Dans ce domaine, les débuts sont déjà encourageants. Nous pourrions vous citer le nom des intéressés au ministère des Affaires étrangères. Vous pourriez obtenir beaucoup plus de détails sur l'organisation et les avantages de ces rencontres en discutant avec certains de ces représentants. Ils ont fait du bon travail.
Le sénateur Cochrane: Ma question fait suite à celle du sénateur Joyal. Je tiens à revenir à ce qu'il a dit. Je pense que vous pouvez nous aider. Vous connaissez le tabac, si j'ose dire. Vous pouvez citer des exemples dont nous pourrons nous inspirer pour parvenir à nos fins.
Vous venez tout juste de dire que le ministère des Affaires étrangères a organisé des consultations au cours des derniers mois. Vous n'avez pas parlé de Patrimoine canadien, qui agit comme ministère responsable dans ce domaine. Pourquoi? Où en est-il?
M. Graham: Je n'en ai pas parlé. J'ai mentionné le nom du ministère uniquement pour relever une anomalie. Je ne comprends pas le rôle qu'il joue.

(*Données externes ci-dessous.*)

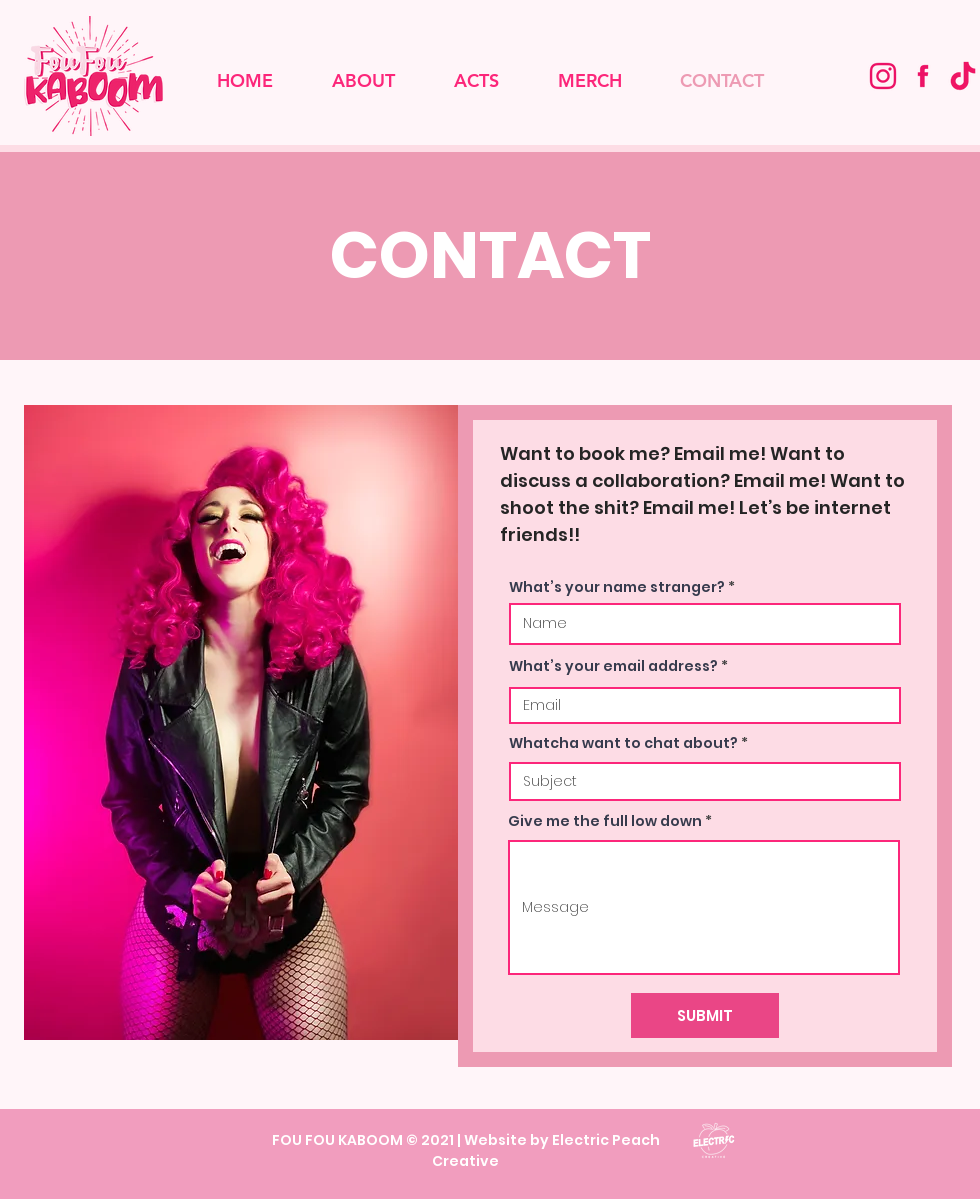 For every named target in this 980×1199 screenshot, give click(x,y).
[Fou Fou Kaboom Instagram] (883, 76)
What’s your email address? (613, 666)
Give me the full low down (605, 821)
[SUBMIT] (705, 1015)
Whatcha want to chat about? (623, 743)
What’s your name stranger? (617, 587)
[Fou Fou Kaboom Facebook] (923, 76)
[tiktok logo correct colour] (963, 76)
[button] (476, 81) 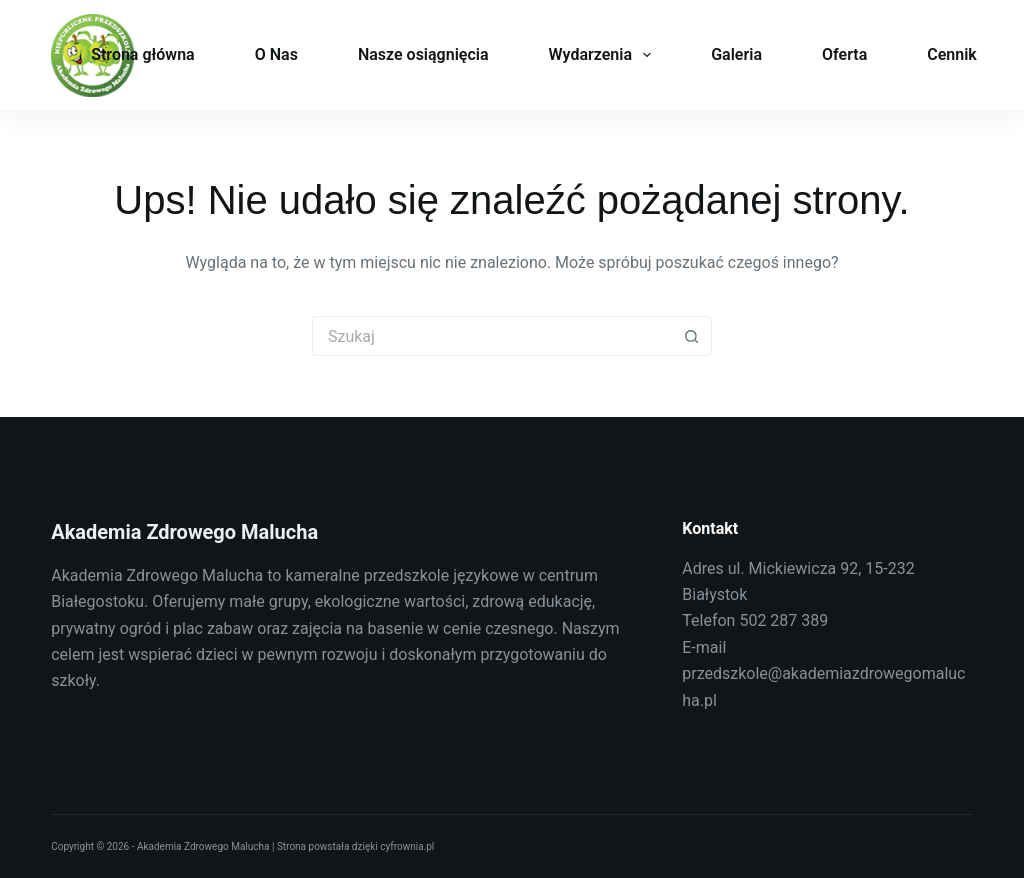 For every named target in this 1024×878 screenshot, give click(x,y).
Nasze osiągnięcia (423, 54)
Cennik (952, 54)
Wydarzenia (604, 55)
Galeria (736, 54)
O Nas (276, 54)
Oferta (844, 54)
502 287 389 (783, 620)
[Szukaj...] (492, 336)
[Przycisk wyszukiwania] (692, 336)
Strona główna (143, 54) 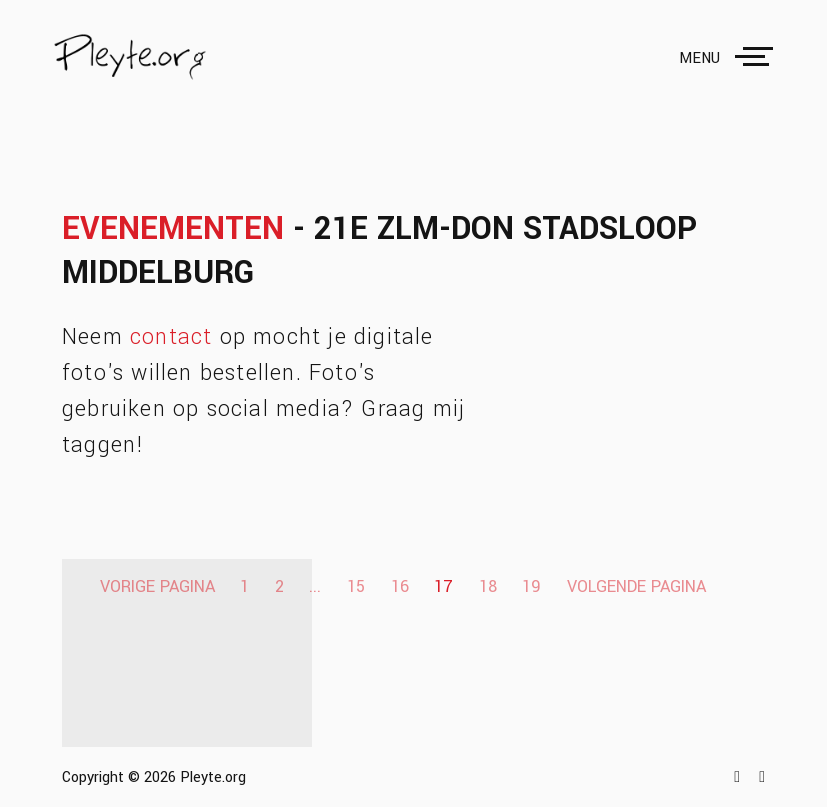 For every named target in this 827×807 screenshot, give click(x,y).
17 (443, 586)
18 (488, 586)
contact (171, 337)
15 (356, 586)
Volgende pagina (636, 586)
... (315, 586)
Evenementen (173, 229)
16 (400, 586)
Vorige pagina (157, 586)
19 (531, 586) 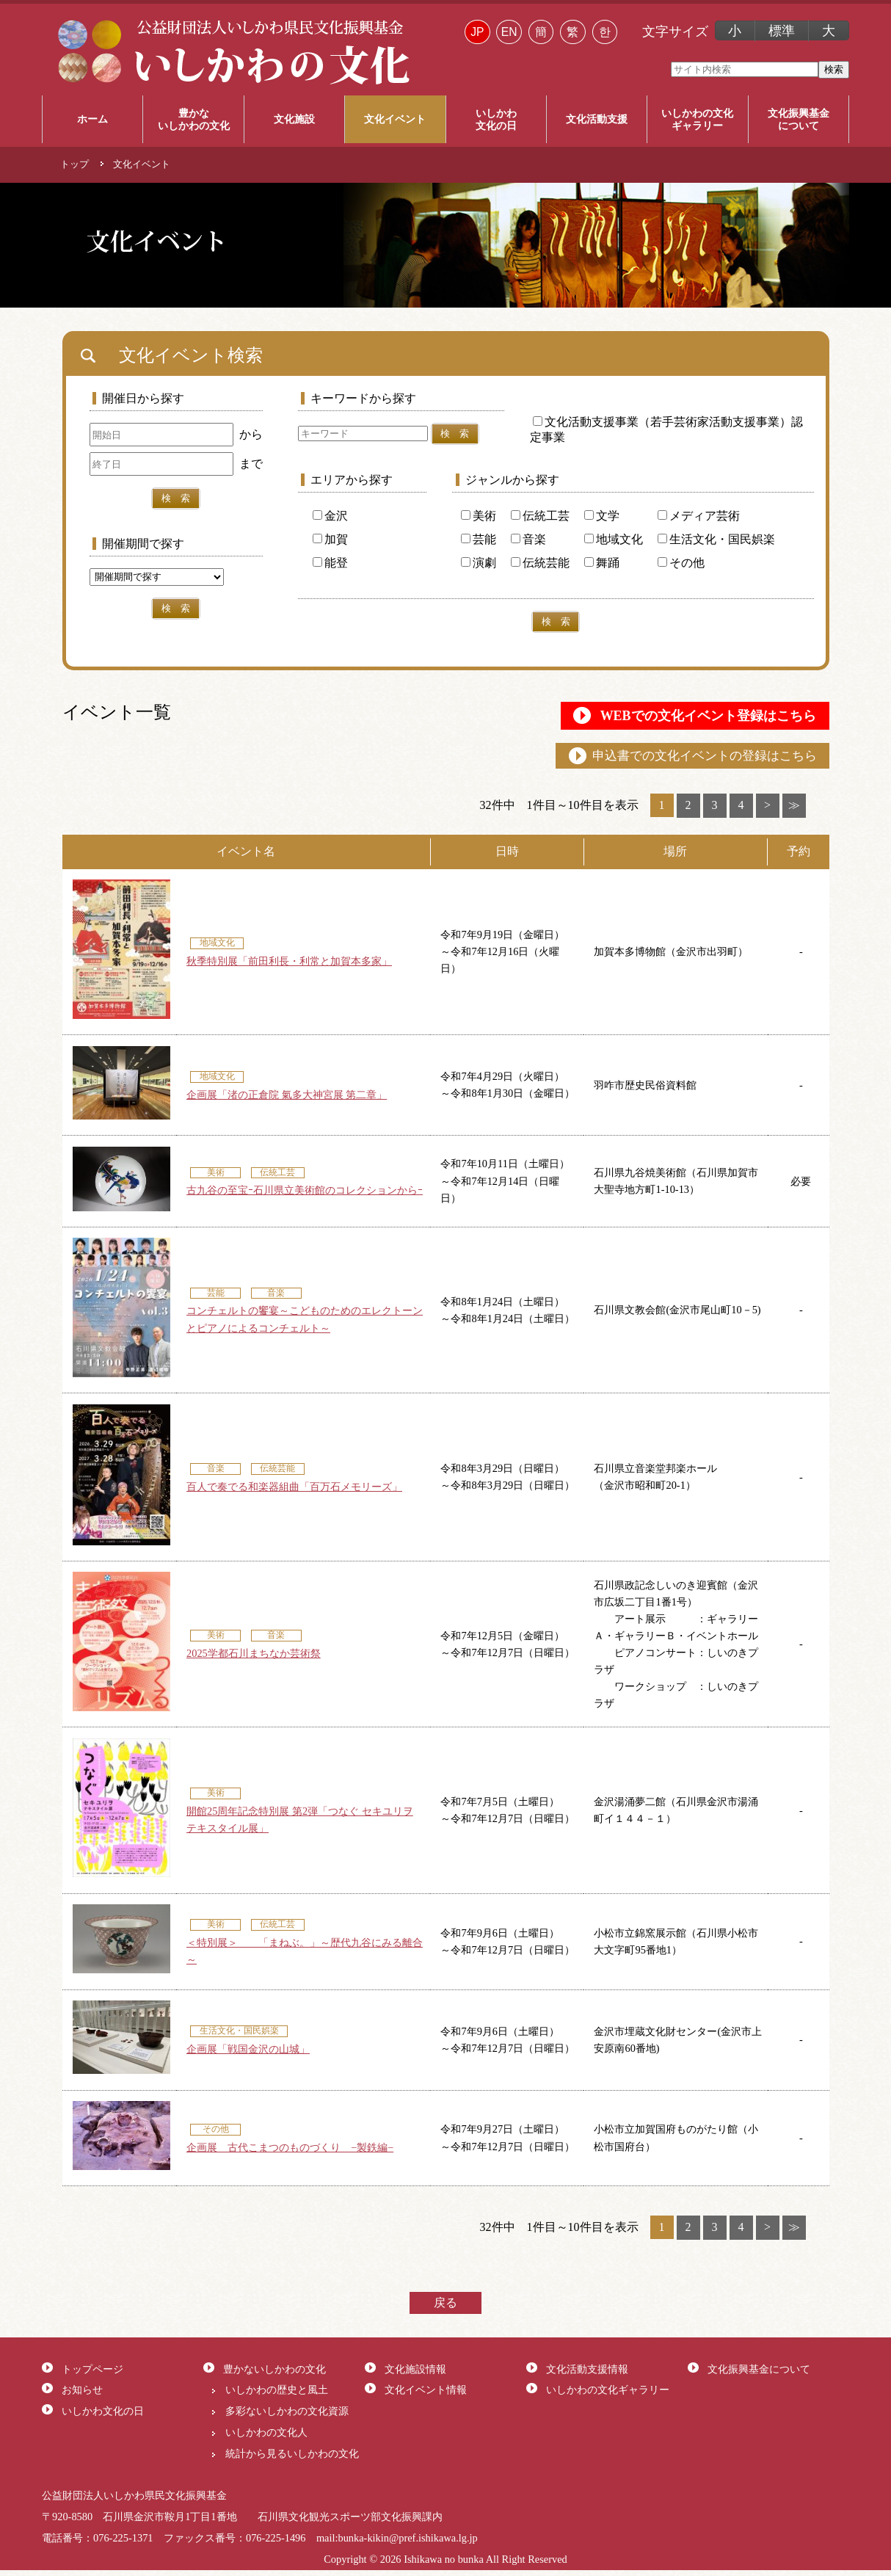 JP (477, 32)
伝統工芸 (540, 515)
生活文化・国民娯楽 (716, 539)
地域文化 (613, 539)
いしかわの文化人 (266, 2438)
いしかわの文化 (697, 119)
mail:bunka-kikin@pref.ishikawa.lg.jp (397, 2544)
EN (509, 32)
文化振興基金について (759, 2375)
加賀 (330, 539)
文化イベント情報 (426, 2395)
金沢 (330, 515)
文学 (601, 515)
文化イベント (395, 119)
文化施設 (294, 119)
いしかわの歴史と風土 (276, 2395)
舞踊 (601, 562)
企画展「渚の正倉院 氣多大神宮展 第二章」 (286, 1100)
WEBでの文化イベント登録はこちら (684, 716)
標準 (781, 30)
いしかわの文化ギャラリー (607, 2395)
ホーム (92, 119)
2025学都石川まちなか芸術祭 (253, 1659)
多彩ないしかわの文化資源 (287, 2417)
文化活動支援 (597, 119)
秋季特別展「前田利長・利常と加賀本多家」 (289, 967)
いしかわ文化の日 (103, 2417)
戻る (445, 2308)
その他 (681, 562)
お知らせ (82, 2395)
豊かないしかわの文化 (274, 2375)
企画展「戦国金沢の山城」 (248, 2055)
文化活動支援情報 (587, 2375)
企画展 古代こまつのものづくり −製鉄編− (289, 2153)
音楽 (528, 539)
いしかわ (496, 119)
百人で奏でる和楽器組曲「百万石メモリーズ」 (294, 1492)
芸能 (478, 539)
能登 (330, 562)
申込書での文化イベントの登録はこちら (689, 760)
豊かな (193, 119)
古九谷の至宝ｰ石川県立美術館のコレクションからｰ (304, 1196)
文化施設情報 (415, 2375)
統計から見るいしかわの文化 (292, 2459)
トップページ (92, 2375)
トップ (74, 164)
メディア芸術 (699, 515)
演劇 (478, 562)
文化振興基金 (798, 119)
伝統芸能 (540, 562)
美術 (478, 515) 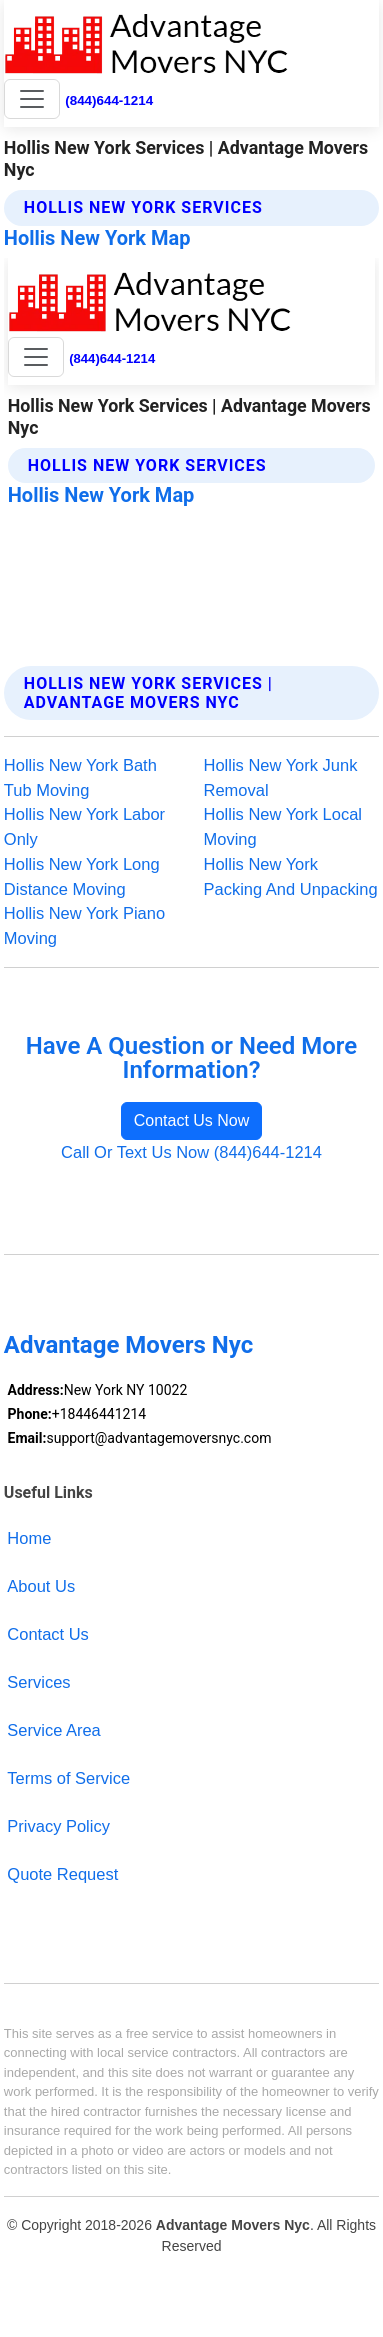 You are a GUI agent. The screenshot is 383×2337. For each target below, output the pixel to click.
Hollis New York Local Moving (283, 826)
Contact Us (48, 1634)
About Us (41, 1586)
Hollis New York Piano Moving (84, 925)
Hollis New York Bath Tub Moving (80, 777)
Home (29, 1538)
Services (38, 1682)
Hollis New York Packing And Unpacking (291, 876)
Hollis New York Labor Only (84, 826)
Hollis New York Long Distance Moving (82, 876)
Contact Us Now (192, 1120)
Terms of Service (68, 1778)
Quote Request (62, 1874)
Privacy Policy (58, 1826)
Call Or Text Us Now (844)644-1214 (191, 1152)
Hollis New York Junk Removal (281, 777)
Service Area (53, 1730)
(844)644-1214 (109, 100) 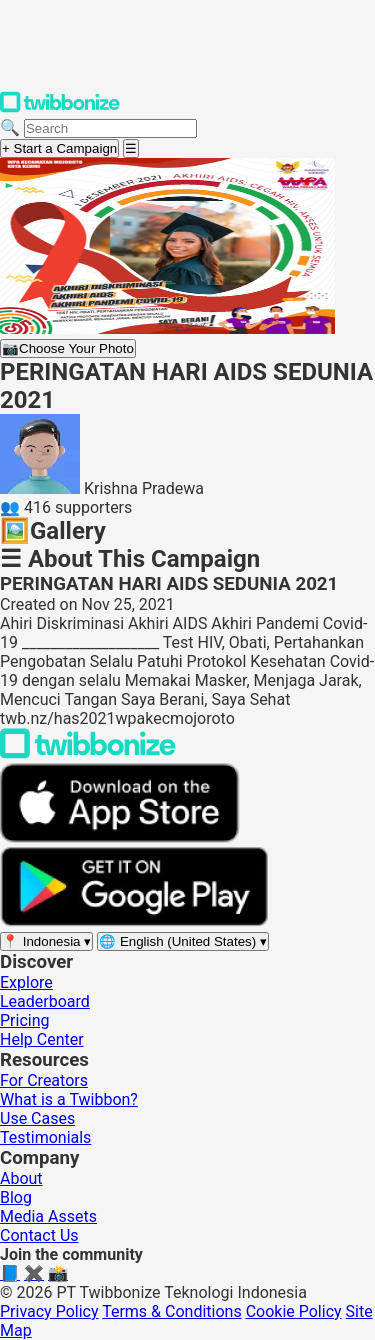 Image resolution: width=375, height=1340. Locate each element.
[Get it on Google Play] (134, 921)
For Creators (44, 1080)
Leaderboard (45, 1001)
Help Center (42, 1039)
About (21, 1178)
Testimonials (45, 1137)
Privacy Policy (49, 1311)
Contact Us (39, 1235)
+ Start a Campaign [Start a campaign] (59, 148)
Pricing (25, 1020)
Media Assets (48, 1216)
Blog (16, 1197)
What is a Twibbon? (69, 1099)
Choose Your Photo (68, 348)
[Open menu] (131, 148)
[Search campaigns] (110, 128)
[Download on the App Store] (120, 837)
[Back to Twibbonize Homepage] (88, 753)
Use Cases (37, 1118)
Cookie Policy (294, 1311)
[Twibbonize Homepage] (60, 108)
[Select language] (183, 941)
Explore (26, 982)
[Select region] (46, 941)
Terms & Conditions (172, 1311)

Le sénateur Cochrane: Y a-t-il quelqu'un qui comprenne?
M. Graham: Je n'ai pas la réponse à cette question. Cependant, je suis certain que le ministère du Patrimoine canadien a une excellente réponse qu'il se ferait un plaisir de fournir.
Le sénateur Cochrane: Nous devrions peut-être poser la question, madame la présidente.
La vice-présidente: L'idée me semble bonne, en effet.
Le sénateur Cochrane: Vous venez d'indiquer que vous étiez présent aux discussions de la table ronde réunie à l'occasion du Sommet de Québec il y a un an. Je vous pose la même question que celle que j'ai posée au témoin précédent à ce propos. Pouvez-vous nous présenter certains des problèmes issus de ces discussions en atelier?
J'aimerais vous entendre au sujet des progrès réalisés par le Canada au cours de la dernière année relativement à la mise en œuvre des initiatives issues du Sommet de Québec? Pouvez-vous me mettre au courant?
M. Graham: Oui. Avec votre permission, je vais vous donner une réponse qui va au-delà des droits de la personne. MmeLamarche a invoqué les avantages issus du Sommet de Québec pour les mécanismes relatifs aux droits de la personne. Je vais en mentionner d'autres.
Il faut bien sûr parler de la déclaration des leaders qui ont assisté au Sommet — la déclaration des chefs de gouvernement et des chefs d'État sur la démocratie. En ce qui concerne la protection de la démocratie, l'OEA est probablement l'organisme international qui possède le dossier le plus enviable. Il s'agit d'une réalisation plutôt remarquable pour les Amériques, où la souveraineté et l'érection de murs infranchissables pour protéger la souveraineté de chacun revêtent depuis longtemps une grande importance. On a conféré un peu plus de mordant à certains des instruments interaméricains ayant pour but de protéger et de préserver la démocratie. Ce dont je parle remonte à l'adhésion du Canada à l'organisme, il y a une douzaine d'années. La première véritable mesure a été prise au Chili en1990.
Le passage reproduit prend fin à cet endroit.